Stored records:
************

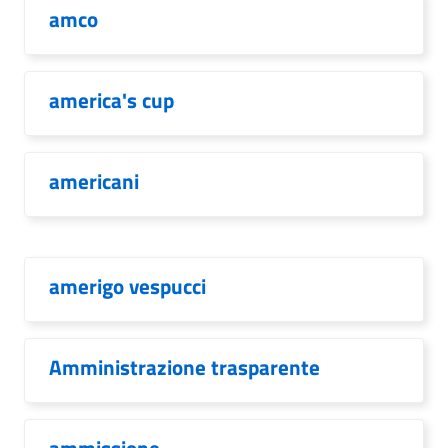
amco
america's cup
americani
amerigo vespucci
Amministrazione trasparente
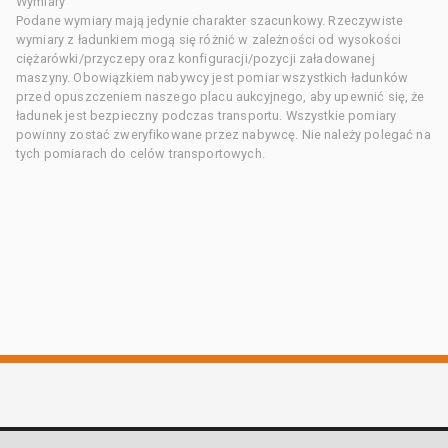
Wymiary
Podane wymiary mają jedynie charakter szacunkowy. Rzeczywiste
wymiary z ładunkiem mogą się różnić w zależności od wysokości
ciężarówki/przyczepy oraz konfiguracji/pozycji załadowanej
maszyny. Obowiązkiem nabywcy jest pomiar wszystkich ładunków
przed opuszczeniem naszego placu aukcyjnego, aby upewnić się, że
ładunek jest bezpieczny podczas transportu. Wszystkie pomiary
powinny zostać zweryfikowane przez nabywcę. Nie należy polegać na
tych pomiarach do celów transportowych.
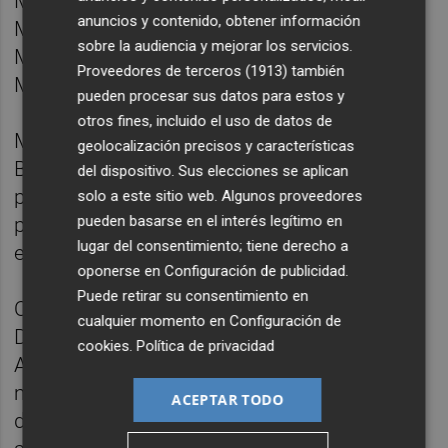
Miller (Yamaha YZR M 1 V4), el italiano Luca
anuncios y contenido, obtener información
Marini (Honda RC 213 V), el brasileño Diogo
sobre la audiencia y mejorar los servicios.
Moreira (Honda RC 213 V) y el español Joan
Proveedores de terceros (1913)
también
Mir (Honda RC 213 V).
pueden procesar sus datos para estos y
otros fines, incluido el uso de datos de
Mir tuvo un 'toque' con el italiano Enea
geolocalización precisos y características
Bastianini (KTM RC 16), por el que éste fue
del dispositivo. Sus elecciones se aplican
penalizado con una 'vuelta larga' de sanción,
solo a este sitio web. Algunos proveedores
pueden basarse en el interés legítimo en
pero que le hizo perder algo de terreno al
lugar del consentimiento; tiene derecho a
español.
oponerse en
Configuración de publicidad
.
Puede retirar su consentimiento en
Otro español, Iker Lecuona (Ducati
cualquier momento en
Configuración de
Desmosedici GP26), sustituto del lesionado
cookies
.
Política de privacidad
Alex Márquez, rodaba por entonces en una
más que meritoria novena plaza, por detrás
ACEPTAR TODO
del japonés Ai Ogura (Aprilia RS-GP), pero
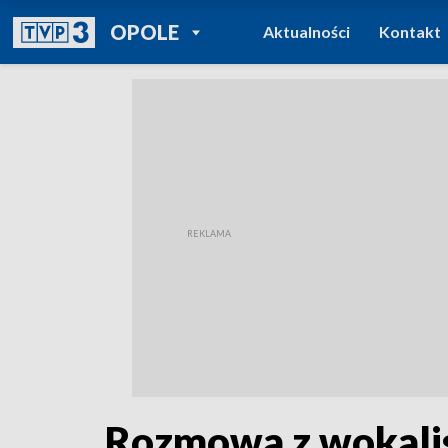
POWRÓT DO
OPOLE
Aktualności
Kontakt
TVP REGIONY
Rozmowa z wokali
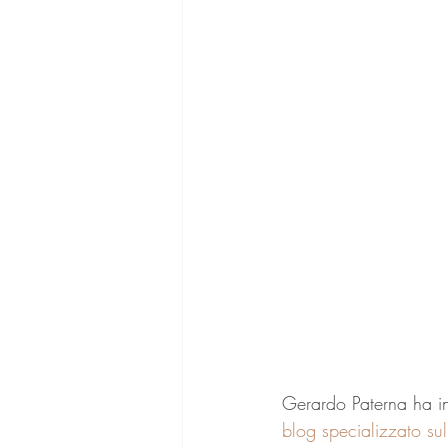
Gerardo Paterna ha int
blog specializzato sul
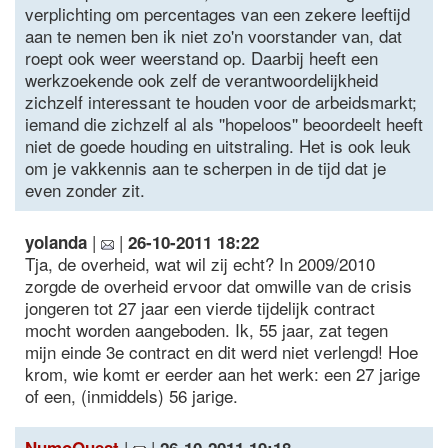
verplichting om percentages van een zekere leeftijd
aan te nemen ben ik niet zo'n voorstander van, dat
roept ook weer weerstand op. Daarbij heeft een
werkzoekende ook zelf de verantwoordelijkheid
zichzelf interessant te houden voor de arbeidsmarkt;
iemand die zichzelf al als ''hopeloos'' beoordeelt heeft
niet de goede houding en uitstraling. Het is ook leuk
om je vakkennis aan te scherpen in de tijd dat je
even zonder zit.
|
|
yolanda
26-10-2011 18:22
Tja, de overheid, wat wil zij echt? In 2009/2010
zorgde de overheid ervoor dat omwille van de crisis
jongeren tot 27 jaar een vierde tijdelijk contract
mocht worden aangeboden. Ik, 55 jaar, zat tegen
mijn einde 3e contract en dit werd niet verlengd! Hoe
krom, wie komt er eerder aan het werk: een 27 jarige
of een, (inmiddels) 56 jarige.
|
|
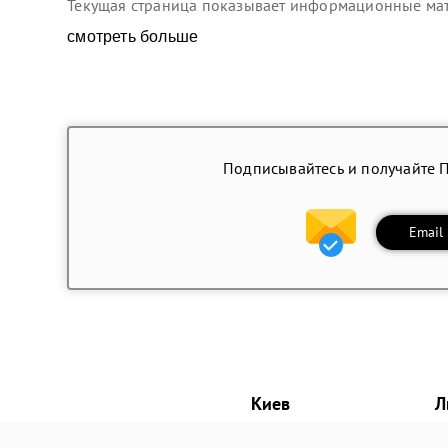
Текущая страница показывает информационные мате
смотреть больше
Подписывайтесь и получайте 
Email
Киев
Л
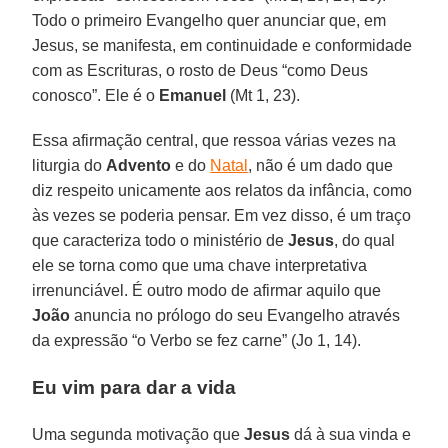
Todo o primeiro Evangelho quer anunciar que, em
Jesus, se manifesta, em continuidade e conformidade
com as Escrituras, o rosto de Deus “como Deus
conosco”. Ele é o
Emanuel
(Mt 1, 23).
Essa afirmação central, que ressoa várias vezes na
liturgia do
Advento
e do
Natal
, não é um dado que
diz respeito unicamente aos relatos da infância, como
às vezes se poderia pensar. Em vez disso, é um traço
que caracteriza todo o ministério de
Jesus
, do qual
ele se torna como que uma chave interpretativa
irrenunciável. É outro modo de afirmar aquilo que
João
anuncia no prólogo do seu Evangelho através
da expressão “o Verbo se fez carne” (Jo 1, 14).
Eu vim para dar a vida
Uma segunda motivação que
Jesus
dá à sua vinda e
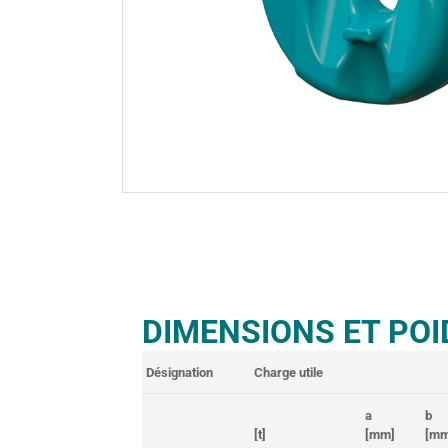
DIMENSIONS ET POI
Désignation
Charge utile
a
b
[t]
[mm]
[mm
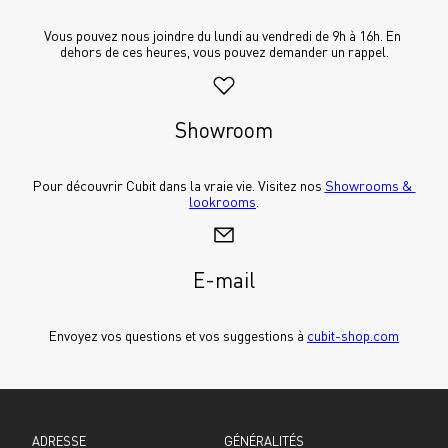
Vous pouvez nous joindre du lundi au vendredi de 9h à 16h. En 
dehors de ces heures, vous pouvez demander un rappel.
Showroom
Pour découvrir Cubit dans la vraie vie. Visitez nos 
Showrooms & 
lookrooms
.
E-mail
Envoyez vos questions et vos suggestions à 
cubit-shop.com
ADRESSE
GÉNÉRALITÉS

************

Aim of the exercise: Beginning at the line with "Moreira (Honda RC 213 V) y el español Joan" and ending at the line with "pueden basarse en el interés legítimo en", reproduce each line of the data above exactly, and add no other lines.

Response:
Moreira (Honda RC 213 V) y el español Joan
Proveedores de terceros (1913)
también
Mir (Honda RC 213 V).
pueden procesar sus datos para estos y
otros fines, incluido el uso de datos de
Mir tuvo un 'toque' con el italiano Enea
geolocalización precisos y características
Bastianini (KTM RC 16), por el que éste fue
del dispositivo. Sus elecciones se aplican
penalizado con una 'vuelta larga' de sanción,
solo a este sitio web. Algunos proveedores
pueden basarse en el interés legítimo en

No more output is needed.